The fight around maximum indebtedness carries a high financial cost – even if there is no default – El Tiempo Latino

Senate Minority Leader Mitch McConnell, R-KY approved borrowing increases of more than $ 7tn (trillion dollars) during the Trump era but is now refusing to negotiate with Democrats. PHOTO: Jabin Botsford / The Washington Post.

(c) 2021, The Washington PostAllan Sloan

One of the mistakes many people make is assuming that the struggle over maximum indebtedness is just another entirely domestic political dispute. It is not.

Even if our country avoids defaulting on a debt payment for the first time in its history, we have likely suffered damage from the fight over the debt ceiling.

Why do I say this? Because if we analyze the numbers, as we will shortly, we will see that foreign investors and central banks of other countries own almost 45% of the Treasury securities in the hands of investors, instead of being the Federal Reserve or other funds. federal trustees.

Here’s why this matters. If you were a foreign investor in US Treasury securities and you observed the positions around the infinite increase of the maximum indebtedness, would it not be rational to ask yourself if the impeccable record of the United States as a debtor is about to be tarnished?

After all, there is talk in Washington about the possibility that the government will pay some of the debts that are due, but not others. What the Biden administration says speaks of the moment in which our country will exhaust its ability to borrow by not being able to pay. You don’t hear much about how the administration thinks it can deal with the situation, should it occur.

Even if the Federal Reserve (also known as the “Fed”) deferral of the “default”, by using an innovative and convoluted contingency plan that was recently revealed in the Wall Street Journal, still there could be big problems.

Any reasonable foreign owner of US debt could be more skeptical of the federal government’s ability and willingness to pay its debts in full on time. That could logically lead to a decrease in foreign purchases of future Treasury securities issues and cause the sale of those already issued on the secondary market.

Let me show you why the opinion of foreigners is important regarding the quality of US Treasury debt securities.

Our national debt is currently close to $ 28.43tn (millions of millions of dollars), of which $ 6.17 trillion is “intergovernmental” debt. That is debt owned by various federal entities, the largest of all being the Social Security Trust Fund.

That leaves around $ 22.26tb of “debt in the hands of the public.” About $ 5.41tn of that amount is owned by the Fed.

That leaves $ 16.85tn of debt in public investor portfolios. Of those, $ 7.54tn – almost 45% – are in the hands of foreign central banks and other foreign investors. That means we are deeply dependent on foreign money to help finance our country’s budget deficits. If foreigners weren’t buying substantial portions of our new debt issues, interest rates would likely rise – perhaps dramatically – American domestic lenders could be displaced.

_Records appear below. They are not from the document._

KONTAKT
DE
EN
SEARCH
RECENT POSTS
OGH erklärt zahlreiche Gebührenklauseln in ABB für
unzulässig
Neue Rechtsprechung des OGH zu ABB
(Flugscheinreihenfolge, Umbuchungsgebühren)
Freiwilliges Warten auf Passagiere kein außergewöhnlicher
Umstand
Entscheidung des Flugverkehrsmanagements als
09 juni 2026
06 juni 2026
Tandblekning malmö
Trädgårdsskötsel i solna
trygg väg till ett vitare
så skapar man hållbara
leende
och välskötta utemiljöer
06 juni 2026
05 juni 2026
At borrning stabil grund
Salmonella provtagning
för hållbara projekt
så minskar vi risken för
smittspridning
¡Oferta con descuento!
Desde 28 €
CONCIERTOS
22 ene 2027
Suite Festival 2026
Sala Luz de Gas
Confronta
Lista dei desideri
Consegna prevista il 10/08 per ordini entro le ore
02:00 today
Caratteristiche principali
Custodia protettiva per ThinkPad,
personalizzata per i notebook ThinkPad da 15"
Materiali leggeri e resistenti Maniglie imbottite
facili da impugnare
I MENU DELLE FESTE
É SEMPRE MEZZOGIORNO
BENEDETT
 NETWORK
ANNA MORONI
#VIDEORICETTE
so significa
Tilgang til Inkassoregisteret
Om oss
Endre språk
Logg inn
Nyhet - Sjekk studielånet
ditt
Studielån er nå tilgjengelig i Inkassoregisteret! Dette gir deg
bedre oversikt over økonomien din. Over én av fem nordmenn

We are already seeing worrying signs in the financial markets about the impact of a possible “default”. Federal loan rates are on the rise and the US stock market is beginning to see what appears to be declines related to uncertainty.

The main blame for this, of course, falls on Mitch McConnell, who gleefully approved increases and suspensions to maximum borrowing during Donald Trump’s four years in office, adding $ 7.81tn to our national debt. McConnell now says he is concerned about the federal deficit.

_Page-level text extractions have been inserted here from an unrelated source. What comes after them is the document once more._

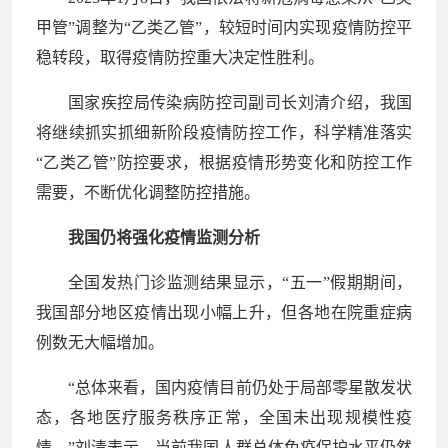
甲管”调整为“乙类乙管”，较短时间内实现疫情防控平
稳转段，取得疫情防控重大决定性胜利。
国家疾控局传染病防控司副司长刘清介绍，我国
将继续抓实抓细新阶段疫情防控工作，科学精准落实
“乙类乙管”防控要求，根据疫情形势变化和防控工作
需要，不断优化调整防控措施。
我国仍将强化疫情监测分析
全国发热门诊监测结果显示，“五一”假期期间，
我国部分地区疫情出现小幅上升，但各地在院重症病
例数无大幅增加。
“总体来看，国内疫情目前仍处于局部零星散发状
态，各地医疗服务秩序正常，全国未出现规模性疫
情。”刘清表示，当前我国人群总体免疫保护水平仍然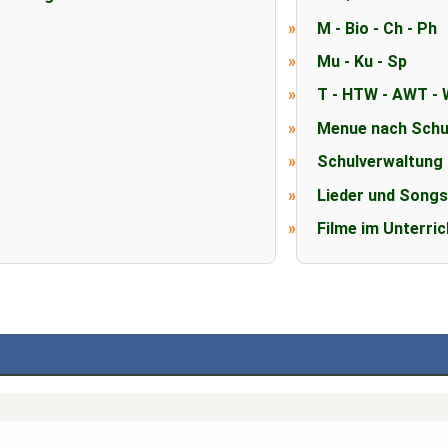
M - Bio - Ch - Ph
Mu - Ku - Sp
T - HTW - AWT - 
Menue nach Schu
Schulverwaltung
Lieder und Song
Filme im Unterric
)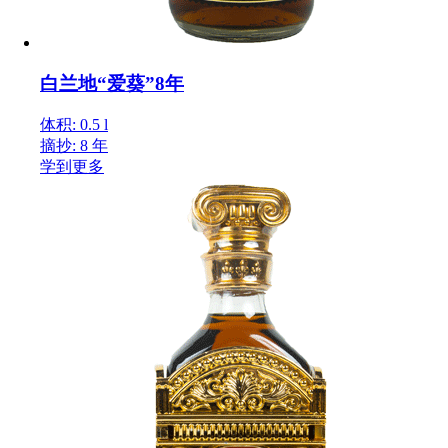
白兰地“爱葵”8年
体积: 0.5 l
摘抄: 8 年
学到更多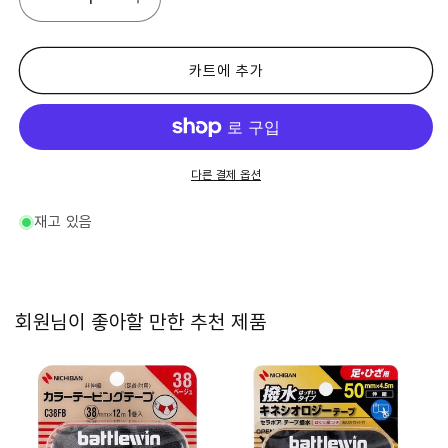
니
니
치
치
반
반
배
배
카트에 추가
틀
틀
운
운
언
언
더
더
랩
랩
다른 결제 옵션
테
테
이
이
재고 있음
프
프
U70F
U70F
70mm×25m
70mm×25m
1
1
회원님이 좋아할 만한 추천 제품
권
권
입
입
1
1
권
권
입
입
×12
×12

But by not fighting this, the Biden administration is contributing – heavily – to a problem that could result in inadvertent and unnecessary default.

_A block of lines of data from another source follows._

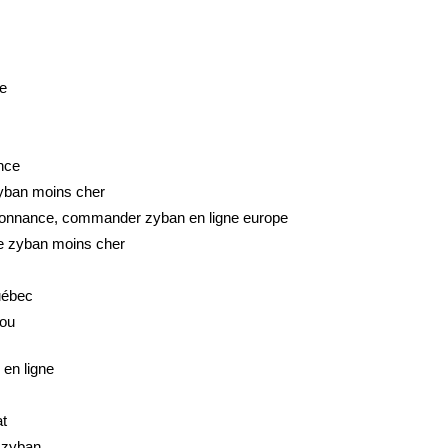
e
nce
yban moins cher
rdonnance, commander zyban en ligne europe
e zyban moins cher
uébec
 ou
en ligne
t
u zyban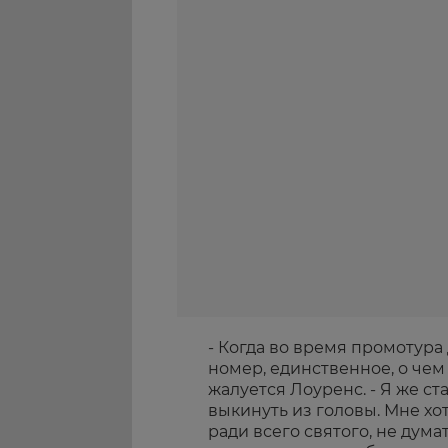
- Когда во время промотур
номер, единственное, о чем 
жалуется Лоуренс. - Я же с
выкинуть из головы. Мне хо
ради всего святого, не дума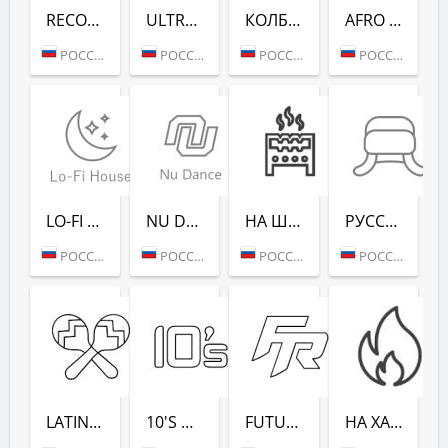
RECORD CLUB SHOW - RADIO RECORD
ULTRA MUSIC FESTIVAL - РАДИО РЕКОРД
КОЛБАСНЫЙ ЦЕХ (РАДИО РЕКОРД)
AFRO HOUSE (РАДИО РЕКОРД)
РОССИЯ (МОСКВА)
РОССИЯ (МОСКВА)
РОССИЯ (МОСКВА)
РОССИЯ (МОСКВА)
LO-FI HOUSE (РАДИО РЕКОРД)
NU DANCE (РАДИО РЕКОРД)
НА ШАШЛЫКИ (РАДИО РЕКОРД)
РУССКАЯ ЗИМА (РАДИО РЕКОРД)
РОССИЯ (МОСКВА)
РОССИЯ (МОСКВА)
РОССИЯ (САНКТ-ПЕТЕРБУРГ)
РОССИЯ (МОСКВА)
LATINA DANCE (РАДИО РЕКОРД)
10'S DANCE (РАДИО РЕКОРД)
FUTURE RAVE (РАДИО РЕКОРД)
НА ХАЙПЕ (РАДИО РЕКОРД)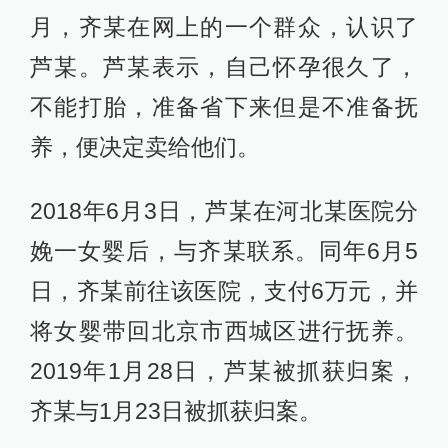
月，齐某在网上的一个群众，认识了
芦某。芦某表示，自己怀孕很久了，
不能打胎，准备省下来但是不准备抚
养，便决定卖给他们。
2018年6月3日，芦某在河北某医院分
娩一女婴后，与齐某联系。同年6月5
日，齐某前往该医院，支付6万元，并
将女婴带回北京市西城区进行抚养。
2019年1月28日，芦某被抓获归案，
齐某与1月23日被抓获归案。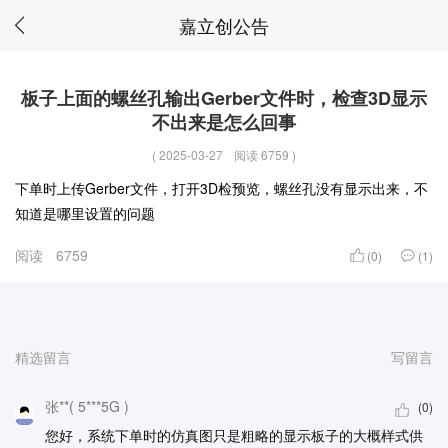
嘉立创公告
板子上面的螺丝孔输出Gerber文件时，检查3D显示
不出来是怎么回事
(
2025-03-27
阅读 6759
)
下单时上传Gerber文件，打开3D检预览，螺丝孔没有显示出来，不
知道是哪里设置的问题
阅读
6759
(0)
(1)
精选留言
写留言
张**( 5***5G )
(0)
您好，系统下单时的仿真图只是粗略的显示板子的大概样式供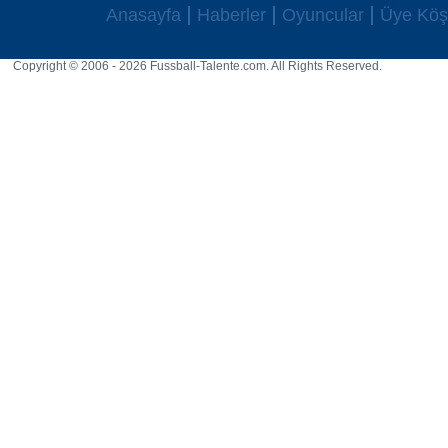
Anasayfa
Haberler
Oyuncular
Üye Köş
Copyright © 2006 - 2026 Fussball-Talente.com. All Rights Reserved.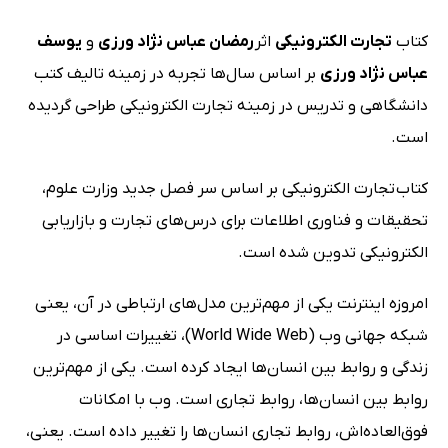
کتاب
تجارت الکترونیکی
اثر
رمضان عباس نژاد ورزی
و
یوسف
عباس نژاد ورزی
بر اساس سال‌ها تجربه در زمینه تالیف کتب‌
دانشگاهی و تدریس در زمینه تجارت الکترونیکی طراحی گردیده
است.
کتاب تجارت الکترونیکی بر اساس سر فصل جدید وزارت علوم،
تحقیقات و فناوری اطلاعات برای درس‌های تجارت و بازاریابی
الکترونیکی تدوین شده است.
امروزه اینترنت یکی از مهم‌ترین مدل‌های ارتباطی در آن، یعنی
شبکه جهانی وب (World Wide Web)، تغییرات اساسی در
زندگی و روابط بین انسان‌ها ایجاد کرده است. یکی از مهم‌ترین
روابط بین انسان‌ها، روابط تجاری است. وب با امکانات
فوق‌العاده‌اش، روابط تجاری انسان‌ها را تغییر داده است. یعنی،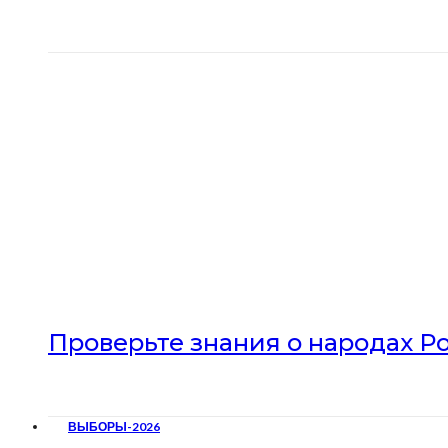
Проверьте знания о народах Р
ВЫБОРЫ-2026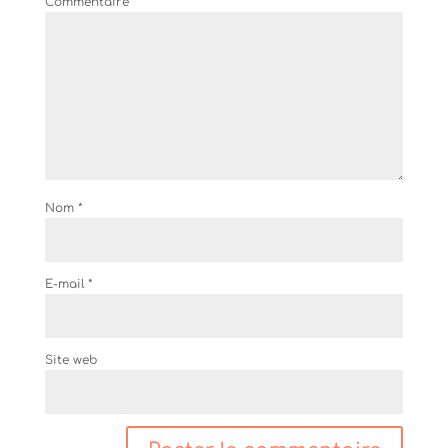
Commentaire
*
Nom
*
E-mail
*
Site web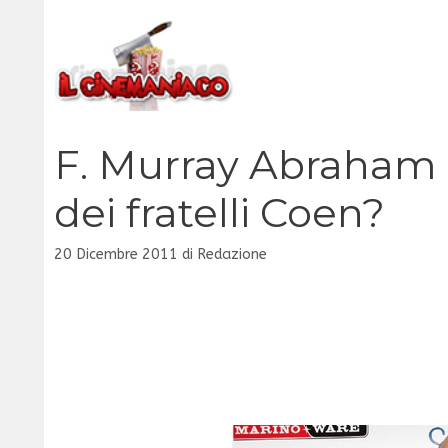
Vai
al
contenuto
F. Murray Abraham 
dei fratelli Coen?
20 Dicembre 2011
di
Redazione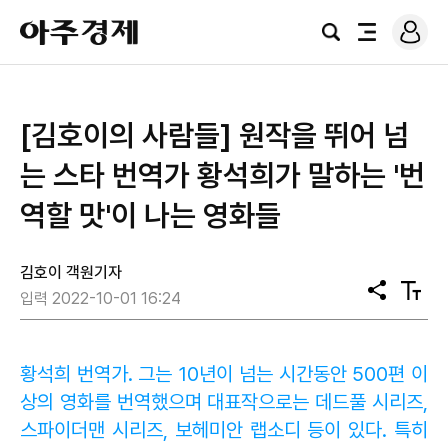
로
아
그
검
전
주
인
색
체
경
메
제
뉴
[김호이의 사람들] 원작을 뛰어 넘
는 스타 번역가 황석희가 말하는 '번
역할 맛'이 나는 영화들
김호이 객원기자
공
텍
입력 2022-10-01 16:24
유
스
트
크
기
황석희 번역가. 그는 10년이 넘는 시간동안 500편 이
상의 영화를 번역했으며 대표작으로는 데드풀 시리즈,
스파이더맨 시리즈, 보헤미안 랩소디 등이 있다. 특히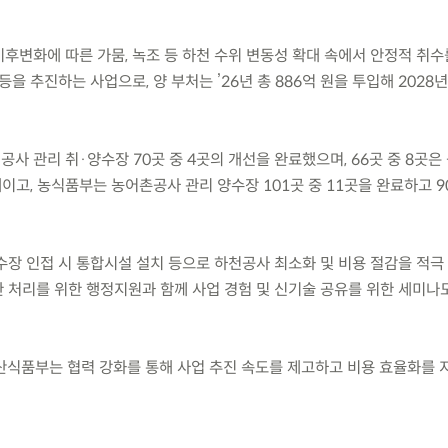
후변화에 따른 가뭄, 녹조 등 하천 수위 변동성 확대 속에서 안정적 취수
등을 추진하는 사업으로, 양 부처는 ’26년 총 886억 원을 투입해 2028
사 관리 취·양수장 70곳 중 4곳의 개선을 완료했으며, 66곳 중 8곳은 
태이고, 농식품부는 농어촌공사 관리 양수장 101곳 중 11곳을 완료하고 
양수장 인접 시 통합시설 설치 등으로 하천공사 최소화 및 비용 절감을 적극
 처리를 위한 행정지원과 함께 사업 경험 및 신기술 공유를 위한 세미나
식품부는 협력 강화를 통해 사업 추진 속도를 제고하고 비용 효율화를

The White House and Congressional Democrats must agree to something that looks like a solution rather than constantly reacting to McConnell and his associates.

It would also help put the public on their side if they repeatedly mentioned that McConnell State, Kentucky, receives more money from the federal government than it sends to Washington. And as a result, Kentucky could suffer heavily from any late payment from the federal government.

Biden and Treasury Secretary Janet Yellen might even consider a version of what I recently proposed: ignoring peak borrowing and inducing a cash-rich country (read Qatar) to buy a private issue of Treasury securities with a interest rate higher than the market rate.

Look, I still don’t think that the seemingly endless stance on our debt is going to lead to the country defaulting, but the chances of a “default” are increasing rapidly.

Furthermore, even without defaulting we have already damaged our image in the eyes of foreign investors by showing how disorganized our government has become. As a result, we, our children and our grandchildren, will be paying the price for this totally unnecessary political stance.

Author Information:

Allan Sloan is a columnist for the Washington Post. He is a seven-time winner of the Loeb Award, the highest honor in business journalism.